__WORK INSTRUCTIONS__.
Make an exact copy of the lines from the one containing "Philosophie" through the end of the material, including both ends but no pictures.

__DATA FOR PROCESSING__.
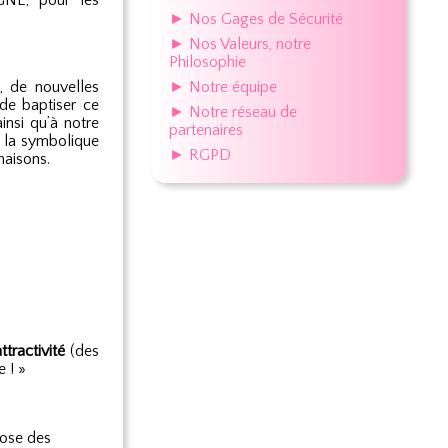
GNE, pour les
► Nos Gages de Sécurité
► Nos Valeurs, notre
Philosophie
, de nouvelles
► Notre équipe
de baptiser ce
► Notre réseau de
insi qu’à notre
partenaires
à la symbolique
► RGPD
 maisons.
attractivité
(des
 ! »
ose des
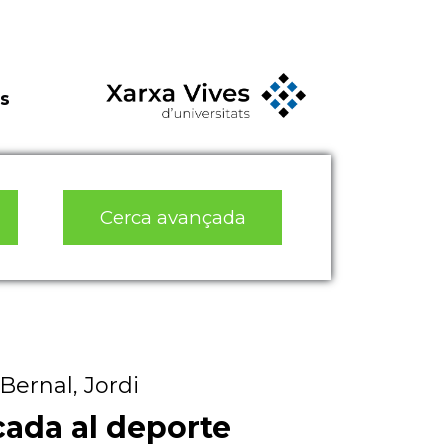
s
Cerca avançada
Bernal, Jordi
cada al deporte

__WRITTEN RESPONSE__.
Philosophie
, de nouvelles
► Notre équipe
de baptiser ce
► Notre réseau de
insi qu’à notre
partenaires
à la symbolique
► RGPD
 maisons.
attractivité
(des
 ! »
ose des
s
Cerca avançada
Bernal, Jordi
cada al deporte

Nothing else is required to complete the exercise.